Les critiques se multiplient en Roumanie et en Bulgarie contre la politique française à l'égard des Roms, le ministre roumain des Affaires étrangères Teodor Baconschi se disant mercredi inquiet des «risques de dérapage populiste» et de «réactions xénophobes».

De son côté, la Commission européenne a rappelé que la France «doit respecter les règles» sur la liberté de circulation et d'établissement des citoyens européens. Bruxelles suit «très attentivement» la situation alors que Paris s'apprête à reconduire en Roumanie 79 Roms jeudi.

Le chef de la diplomatie roumaine a lui haussé le ton pour la première fois depuis le durcissement de la politique sécuritaire du président français Nicolas Sarkozy.

«J'exprime mon inquiétude sur les risques de dérapage populiste et de générer certaines réactions xénophobes sur fond de crise économique», a déclaré le ministre à la radio RFI Roumanie. M. Baconschi «espère» que la légalité sera respectée pour chacune des «expulsions».

La France doit renvoyer 371 Roms roumains dans leur pays d'ici le 26 août, a indiqué à l'AFP le secrétaire d'État roumain chargé de l'insertion de cette minorité, Valentin Mocanu.

Paris a évoqué le chiffre de 700 Roms roumains et bulgares à renvoyer d'ici fin août.

Sofia a indiqué mercredi ne pas s'attendre à ce que le nombre de ses ressortissants menacés d'expulsion soit important.

Les mesures décidées contre les Roms en situation irrégulière sont «pleinement conformes aux règles européennes», a de son côté assuré un porte-parole du ministère français des Affaires étrangères.

Interrogé sur les inquiétudes du ministre roumain, il a répondu qu'il «importait de mettre en avant la coopération qui se met en place» entre Paris et Bucarest.

Un point de vue partagé par M. Baconschi qui prône une coopération loin de toute «fièvre électoraliste artificielle» pour résoudre les problèmes de pauvreté, d'accès aux soins et d'éducation auxquels font face les Roms dans toute l'Europe.

Les Roms sont entre 530 000 et 2,5 millions en Roumanie et environ 800 000 en Bulgarie.
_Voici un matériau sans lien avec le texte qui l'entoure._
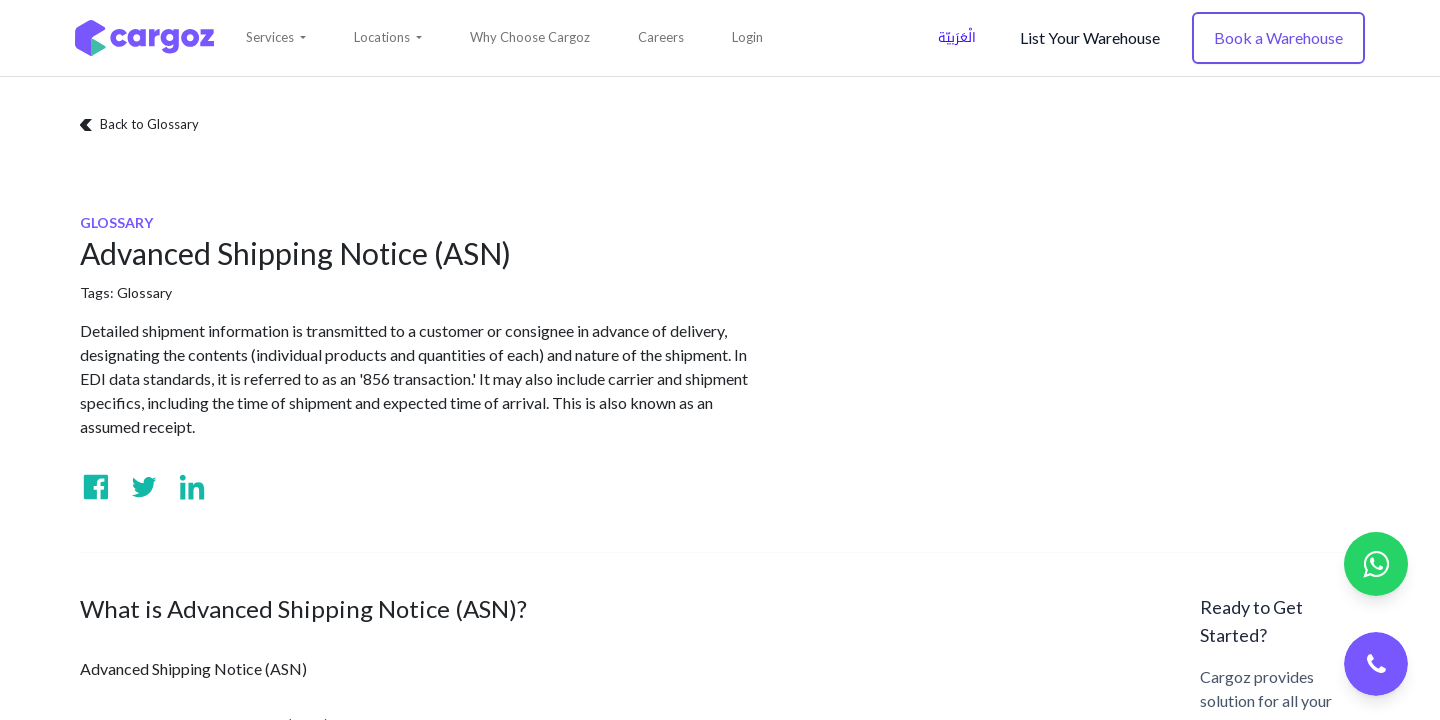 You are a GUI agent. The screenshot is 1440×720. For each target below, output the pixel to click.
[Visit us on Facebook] (96, 487)
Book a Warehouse (1278, 37)
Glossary (144, 292)
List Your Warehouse (1090, 37)
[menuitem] (530, 38)
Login (747, 37)
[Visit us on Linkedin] (192, 487)
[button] (276, 38)
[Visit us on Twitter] (144, 487) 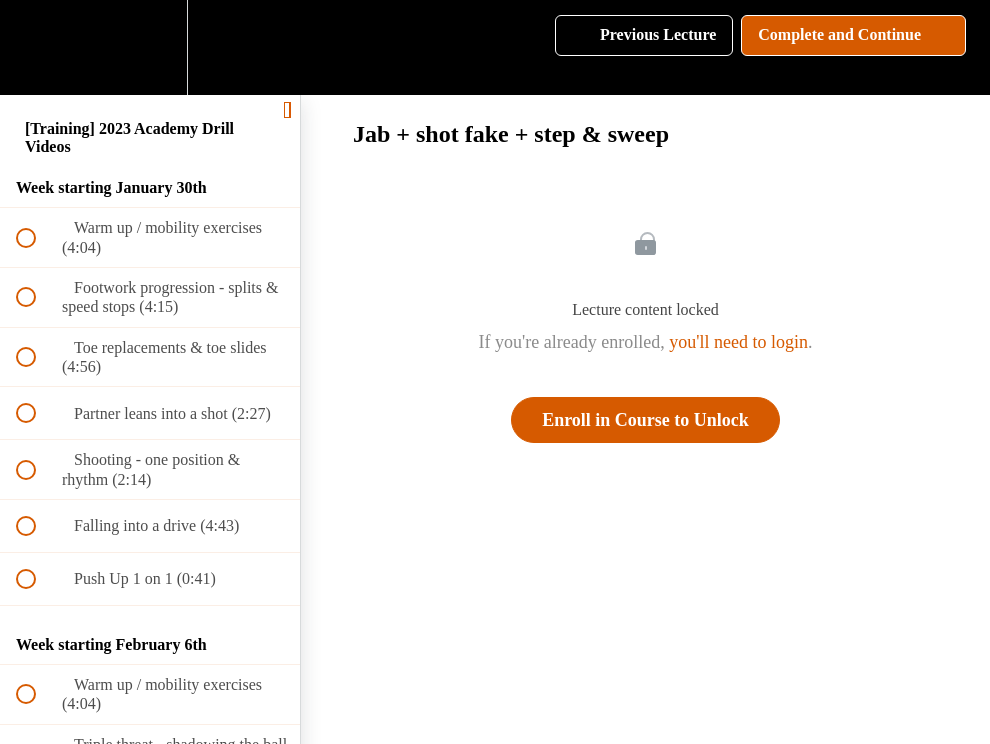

Ils seraient 15 000 en France.

Une partie des Roms de Roumanie, en majorité issus des communautés traditionnelles rurales et plus pauvres, vient en France pour échapper à des conditions de vie très difficiles.

Si Bucarest a fait des efforts pour améliorer la scolarisation des Roms, ces derniers continuent de souffrir de discriminations sur le marché du travail et dans l'accès à un logement décent.

Alors que le secrétaire d'État français aux Affaires européennes Pierre Lellouche avait évoqué un possible report dans l'intégration de la Roumanie et la Bulgarie dans l'espace Schengen, prévue en 2011, M. Baconschi a jugé que les menaces ne sont pas la solution.

«Si nous échangeons des accusations ou nous criminalisons à titre collectif des groupes ethniques, nous ressuscitons des souvenirs parmi les moins plaisants. Au lieu de trouver des solutions nous générons des tensions», selon le ministre.

M. Baconschi a lui même été accusé en février dernier par des associations roms de «racisme» pour des propos controversés sur la délinquance parmi les membres de cette minorité.

Par ailleurs, des défenseurs des droits de l'Homme en Bulgarie ont également critiqué Paris.

Le président de la section bulgare de l'ONG Comité Helsinki, Krassimir Kanev, s'est déclaré «inquiet» de mesures visant un groupe ethnique.

Ilona Tomova, spécialiste des Roms à l'Académie bulgare des sciences, a indiqué à l'AFP être «attristée que la France, pays symbole de la démocratie contribue à la stigmatisation» des Roms.

Le journal bulgare d'opposition Sega a pour sa part estimé que Sofia et Bucarest n'ont aucun moyen d'empêcher les Roms de circuler en Europe sauf «par un retour du communisme avec l'exigence de visas de sortie».

Deux secrétaires d'État roumains se rendront à Paris le 30 août pour aborder ce dossier.